***** MATERIAL FOR THE TASK

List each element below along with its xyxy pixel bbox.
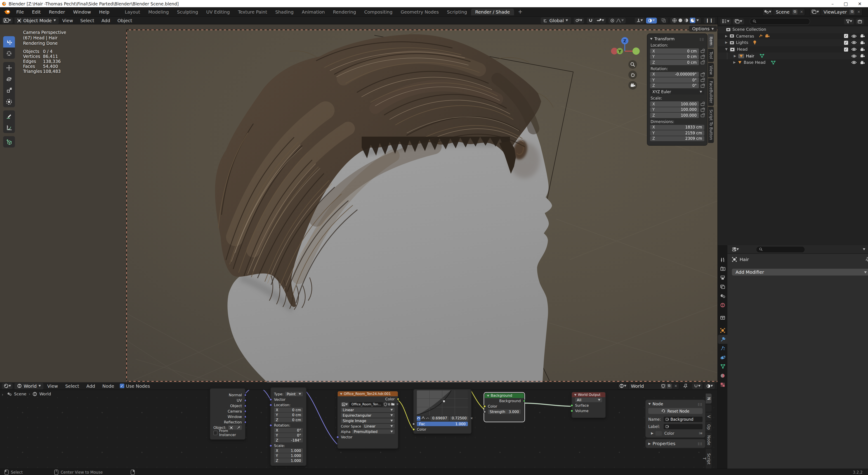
proportional-editing-toggle[interactable]: ▼ — [609, 18, 626, 23]
socket-window[interactable] — [244, 416, 246, 418]
workspace-tab-scripting[interactable]: Scripting — [443, 8, 471, 15]
vp-menu-object[interactable]: Object — [114, 18, 136, 23]
nd-menu-node[interactable]: Node — [99, 383, 118, 388]
socket-object[interactable] — [244, 405, 246, 407]
nd-menu-add[interactable]: Add — [83, 383, 99, 388]
outliner-row-scene-collection[interactable]: Scene Collection — [718, 26, 868, 33]
head-render-icon[interactable] — [860, 47, 865, 51]
shading-solid-icon[interactable] — [678, 18, 682, 23]
workspace-tab-modeling[interactable]: Modeling — [144, 8, 173, 15]
xray-toggle[interactable] — [659, 18, 668, 23]
panel-grip-icon[interactable]: ⣿⣿ — [700, 37, 704, 40]
envtex-projection-dropdown[interactable]: Equirectangular▼ — [341, 413, 395, 418]
reset-node-button[interactable]: Reset Node — [648, 408, 703, 414]
node-canvas[interactable]: › Scene › World Normal UV Object — [0, 390, 717, 469]
curve-y-field[interactable]: 0.72500 — [450, 416, 468, 420]
workspace-tab-texture-paint[interactable]: Texture Paint — [234, 8, 271, 15]
base-head-render-icon[interactable] — [860, 61, 865, 65]
scene-copy-icon[interactable]: ⧉ — [792, 9, 797, 14]
use-nodes-checkbox[interactable]: ✓ — [120, 384, 124, 388]
pivot-dropdown[interactable]: ▼ — [574, 18, 584, 23]
node-world-output[interactable]: ▼World Output All▼ Surface Volume — [571, 392, 606, 418]
npanel-tab-item[interactable]: Item — [708, 34, 714, 48]
mapping-loc-z[interactable]: Z0 cm — [274, 418, 303, 422]
tab-object[interactable] — [718, 326, 727, 335]
node-rgb-curves[interactable]: 0.69697 0.72500 ✕ Fac1.000 Color — [413, 389, 471, 434]
scene-icon[interactable]: ▼ — [763, 8, 773, 15]
node-editor-type-icon[interactable]: ▼ — [2, 383, 13, 389]
tab-material[interactable] — [718, 371, 727, 380]
minimize-button[interactable]: – — [831, 1, 834, 6]
node-name-field[interactable]: Background — [664, 417, 703, 422]
tool-annotate[interactable] — [3, 110, 15, 122]
nd-tab-blank[interactable] — [706, 405, 712, 412]
viewlayer-copy-icon[interactable]: ⧉ — [850, 9, 855, 14]
use-nodes-toggle[interactable]: ✓ Use Nodes — [120, 383, 150, 388]
cameras-hide-icon[interactable] — [851, 34, 857, 38]
socket-uv[interactable] — [244, 399, 246, 402]
envtex-copy-icon[interactable]: ⧉ — [388, 403, 391, 407]
node-properties-section[interactable]: ▼ Properties ⣿⣿ — [646, 439, 705, 448]
tool-cursor[interactable] — [3, 48, 15, 59]
socket-background-strength[interactable] — [483, 411, 486, 413]
socket-reflection[interactable] — [244, 421, 246, 423]
node-section-collapse[interactable]: ▼ — [648, 403, 651, 406]
curve-widget[interactable] — [417, 390, 468, 415]
nd-snap-toggle[interactable]: ▼ — [692, 383, 702, 389]
nd-tab-node[interactable]: Node — [706, 433, 712, 448]
head-checkbox[interactable]: ✓ — [844, 47, 848, 51]
options-button[interactable]: Options▼ — [689, 26, 717, 32]
nd-tab-op[interactable]: Op — [706, 422, 712, 432]
tool-select-box[interactable] — [3, 36, 15, 48]
background-strength-field[interactable]: Strength3.000 — [488, 409, 521, 414]
lights-render-icon[interactable] — [860, 41, 865, 45]
world-datablock-icon[interactable]: ▼ — [618, 383, 628, 389]
outliner-row-head[interactable]: ▼ Head ✓ — [718, 46, 868, 53]
envtex-unlink-icon[interactable]: ✕ — [396, 403, 399, 406]
overlays-toggle[interactable]: ▼ — [646, 18, 657, 23]
rotation-mode-dropdown[interactable]: XYZ Euler▼ — [650, 89, 704, 94]
transform-title[interactable]: Transform — [654, 37, 675, 41]
node-color-presets-icon[interactable]: ⁞≡ — [699, 432, 703, 435]
workspace-tab-shading[interactable]: Shading — [271, 8, 298, 15]
nd-tab-v[interactable]: V — [706, 413, 712, 421]
node-color-collapse[interactable]: ▼ — [650, 432, 654, 435]
cameras-render-icon[interactable] — [860, 34, 865, 38]
vp-menu-view[interactable]: View — [59, 18, 76, 23]
tool-rotate[interactable] — [3, 73, 15, 85]
editor-type-icon[interactable]: ▼ — [2, 18, 13, 23]
envtex-source-dropdown[interactable]: Single Image▼ — [341, 418, 395, 423]
mapping-loc-y[interactable]: Y0 cm — [274, 413, 303, 417]
node-label-field[interactable] — [664, 424, 703, 429]
nd-menu-select[interactable]: Select — [61, 383, 83, 388]
envtex-fake-user-icon[interactable] — [384, 403, 387, 407]
workspace-tab-compositing[interactable]: Compositing — [360, 8, 397, 15]
tab-collection[interactable] — [718, 313, 727, 322]
workspace-tab-render-shade[interactable]: Render / Shade — [471, 8, 514, 15]
socket-mapping-scale[interactable] — [270, 444, 272, 447]
blender-menu-icon[interactable] — [4, 9, 10, 14]
scene-unlink-icon[interactable]: ✕ — [798, 10, 805, 14]
gizmo-x-axis[interactable] — [632, 48, 640, 55]
curve-delete-point-icon[interactable]: ✕ — [469, 416, 474, 420]
tab-modifiers[interactable] — [718, 335, 727, 344]
pause-render-button[interactable]: ❙❙ — [704, 18, 715, 23]
scene-selector[interactable]: ▼ Scene ⧉ ✕ — [762, 8, 805, 16]
curve-handle-vector-icon[interactable] — [421, 416, 425, 420]
node-background[interactable]: ▼Background Background Color Strength3.0… — [484, 393, 524, 422]
location-z-field[interactable]: Z0 cm — [650, 60, 699, 65]
lock-location-y-icon[interactable] — [701, 55, 704, 59]
lock-scale-y-icon[interactable] — [701, 108, 704, 112]
vp-menu-select[interactable]: Select — [76, 18, 98, 23]
scale-x-field[interactable]: X100.000 — [650, 101, 699, 107]
zoom-button[interactable] — [628, 60, 637, 69]
socket-mapping-rotation[interactable] — [270, 424, 272, 426]
tab-world[interactable] — [718, 300, 727, 309]
tab-output[interactable] — [718, 273, 727, 282]
socket-camera[interactable] — [244, 410, 246, 413]
rotation-x-field[interactable]: X-0.000009° — [650, 72, 699, 77]
tab-object-data[interactable] — [718, 362, 727, 371]
hair-render-icon[interactable] — [860, 54, 865, 58]
properties-pin-icon[interactable] — [865, 257, 868, 262]
close-button[interactable]: ✕ — [858, 1, 862, 6]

**********

- WHAT THIS TASK INVOLVES
Determine how many lines above hold the word "copy", then give only that number.

- REPLY
3